Diungkapkan Nyoman, anaknya masuk SMA melalui tiga jalur, yakni domisili, nilai rapor dan jalur prestasi non akademik.
Jarak sekolah yang terdekat sekitar 3 kilometer justru tidak diterima, malah diterima di SMA Negeri yang berjarak sekitar 10 kilometer.
"Yang membuat semakin kecewa lagi, ada siswa yang memiliki nilai seleksi di bawah anak saya dan rumahnya lebih jauh malah diterima di sekolah deket rumah saya," ungkapnya.
Ternyata apa yang dikeluhkan Nyoman ini juga dialami puluhan orang tua di Jembrana atau bahkan di daerah lain.

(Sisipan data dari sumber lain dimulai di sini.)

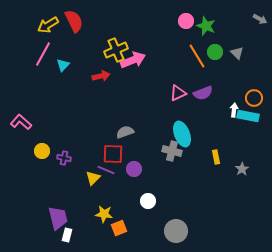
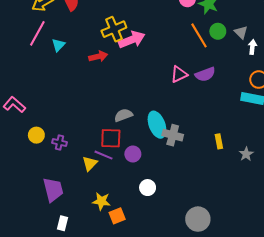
white arrow: (234, 110) -> (252, 47), moved
cyan ellipse: (182, 134) -> (157, 125), moved
purple trapezoid: (58, 218) -> (53, 190), moved
gray circle: (176, 231) -> (198, 219), moved

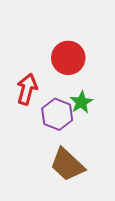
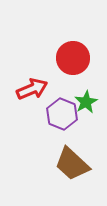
red arrow: (27, 89) -> (32, 89), turned 52

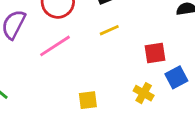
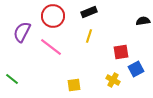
yellow line: (109, 30) -> (89, 36), turned -48
pink line: (55, 46) -> (51, 47), turned 70

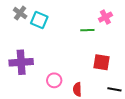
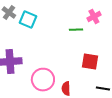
pink circle: (54, 80) -> (43, 80), size x1.5

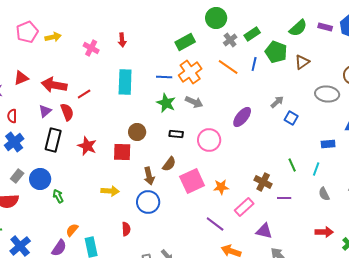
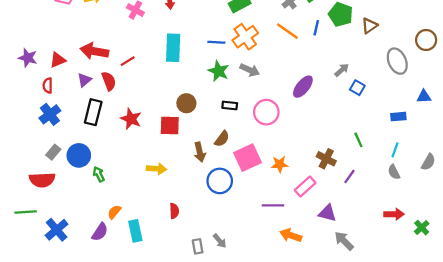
red triangle: (21, 78) -> (58, 60), moved
gray ellipse: (327, 94) -> (397, 61), turned 60
cyan line: (316, 169) -> (395, 150), moved
purple line: (284, 198) -> (350, 176), turned -56
blue circle: (148, 202) -> (220, 181), moved
purple line: (215, 224) -> (273, 205), turned -36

Diungkapkan anggota DPRD Jembrana I Ketut Suastika yang mengaku kedatangan puluhan orang tua bersama anaknya dari Kecamatan Melaya dan Negara di rumahnya.

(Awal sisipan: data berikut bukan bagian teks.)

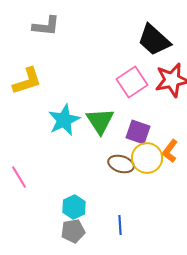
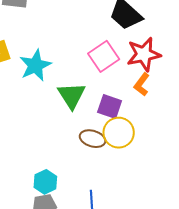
cyan star: (64, 120) -> (35, 65), moved
orange L-shape: (170, 151) -> (142, 84), moved

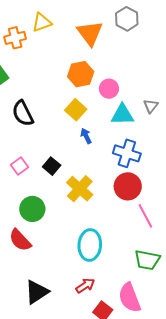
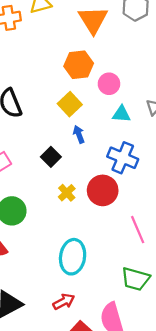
cyan triangle: (122, 115) -> (121, 114), size x0.7
black square: (52, 166) -> (51, 157), moved
red circle: (128, 186) -> (103, 190), moved
yellow cross: (80, 189) -> (67, 193), size x0.6

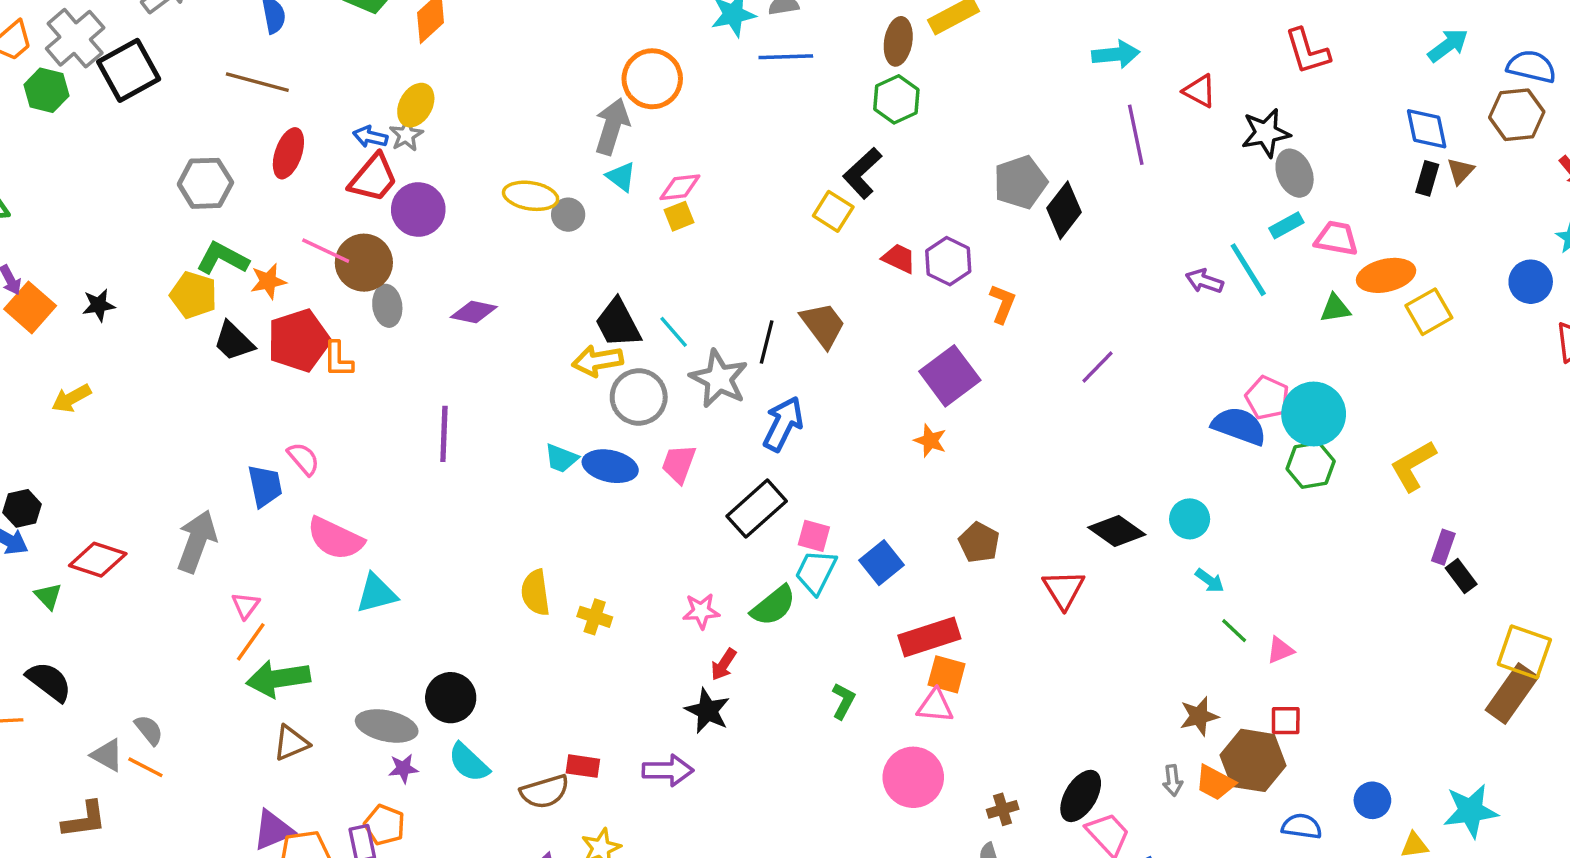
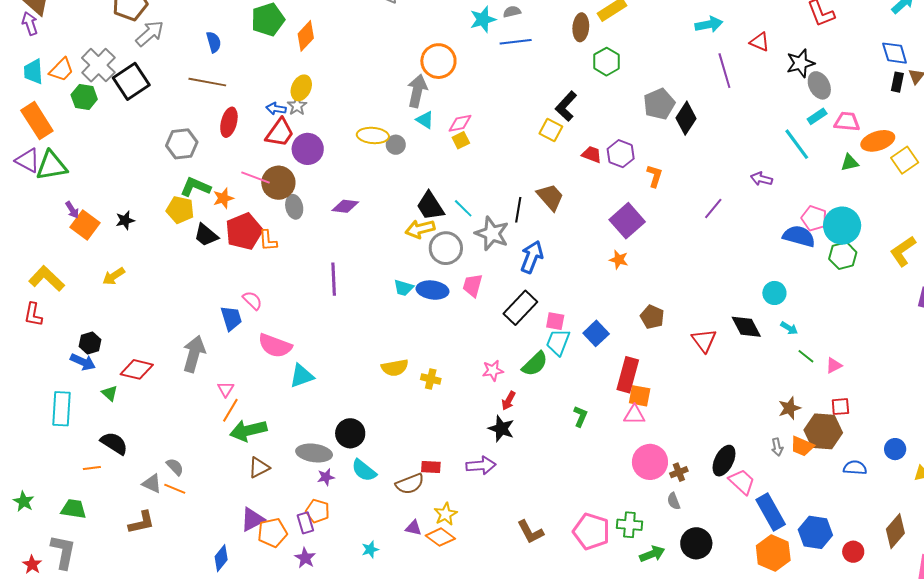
green hexagon: (896, 99) -> (606, 62), moved
purple arrow: (1204, 281) -> (761, 179), moved
black diamond: (1117, 531) -> (746, 327), moved, turned 32
yellow semicircle: (535, 593) -> (395, 368), turned -88
red rectangle: (929, 637) -> (628, 375), turned -52
pink circle: (913, 777) -> (650, 462), moved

"Sistem penerimaan siswa baru kali ini menimbulkan masalah yang luar biasa. Ada warga di satu wilayah dan desa bertetangga dengan sekolah terdekat justru tidak diterima," kata Suastika dalam video yang diterima Bali.viva.co.id. Minggu, 13 Juli 2025.
Yang membuat Suastika lebih kaget lagi, ada siswa yang tinggal di Jembrana diterima di SMA Negeri 2 Gerokgak, Buleleng berjarak sekitar 35 kilometer dari rumahnya.
"Ini tentu menjadi masalah besar tak hanya untuk siswa tapi juga orang tua, mereka tidak mungkin mengantar setiap hari karena harus bekerja. Kendala lain tidak ada angkutan ke sekolah itu yang berangkat sepagi itu, karena mereka harus berangkat jam 4 pagi," papar Suastika lagi.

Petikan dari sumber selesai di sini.